Message To Bears: Folding Leaves
Departures, Jerome Alexander's 2010 Message To Bears release, made such a strong impression, it nabbed the number thirty-six spot on textura's 2010 year-end list of top albums. The nine pieces on Folding Leaves show that the multi-instrumentalist has brought the same level of care and sensitivity to his latest collection. Though the folktronica label is an oft-derided one, it wouldn't be inaccurate to use it to describe the Message To Bears sound, even if the acoustic dimension is more pronounced than the electronic. On irresistibly lovely pieces like “Farewell, Stars,” Alexander singlehandedly rehabilitates the label by deftly uniting acoustic sounds (acoustic guitar, piano, glockenspiel, vocals) and electronics (beats) into music that's both heartfelt and graceful.

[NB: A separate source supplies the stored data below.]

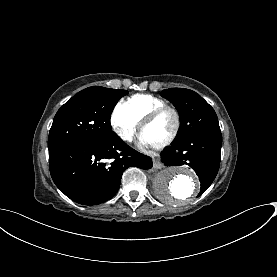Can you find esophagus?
Wrapping results in <instances>:
<instances>
[{
    "label": "esophagus",
    "instance_id": "obj_1",
    "mask_svg": "<svg viewBox=\"0 0 277 277\" xmlns=\"http://www.w3.org/2000/svg\"><path fill=\"white\" fill-rule=\"evenodd\" d=\"M153 168L154 169H162L163 168V164L161 163L159 158L153 159Z\"/></svg>",
    "mask_w": 277,
    "mask_h": 277
}]
</instances>
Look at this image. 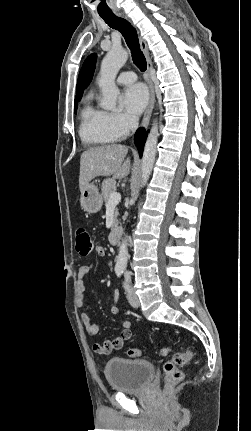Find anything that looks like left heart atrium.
I'll return each instance as SVG.
<instances>
[{
	"mask_svg": "<svg viewBox=\"0 0 251 431\" xmlns=\"http://www.w3.org/2000/svg\"><path fill=\"white\" fill-rule=\"evenodd\" d=\"M148 101V91L141 83L128 86L122 95V103L124 108L133 116L140 115L146 108Z\"/></svg>",
	"mask_w": 251,
	"mask_h": 431,
	"instance_id": "39dd6f15",
	"label": "left heart atrium"
}]
</instances>
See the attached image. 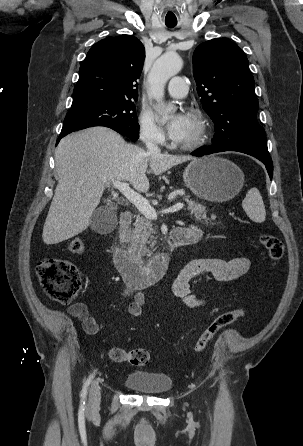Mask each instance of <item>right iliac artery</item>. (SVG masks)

On a number of songs, lead vocals and background harmonies appear but not off-puttingly, especially when Alexander treats his vocals as another element within a given song's delicate fabric; his singing voice exudes a softness that even, oddly enough, during the verses of “At a Glance” sounds a little bit like Dave Gilmour's. The presence of Laura Ashby, who contributes viola and violin to about half of the album' s songs, makes a huge difference to the release. Her luscious playing on “Everything Was Covered In Snow,” for instance, lifts what would otherwise be a splendid example of Alexander's entrancingly melodic style to a veritably transcendent level, while her rustic tone helps make “At a Glance” even more affecting.
One thing Alexander might have omitted are the occasional bird chirps, a sound that has become a too-familiar signifier for pastoral folktronica; the birds chattering throughout “Wake Me” amount to unnecessary overstatement that the otherwise lovely piece could easily do without. Regardless, at its best (e.g., “Unleft” and “Daylight Goodbye”), Folding Leaves shows itself to be a superb example of how soul-stirring and uplifting such music can be. In these moments, considerations of genre and labels are irrelevant. Alexander's sincere love for his chosen genre comes through in every moment of this concise thirty-nine-minute release, and there's a level of craft evident throughout that others would do well to emulate.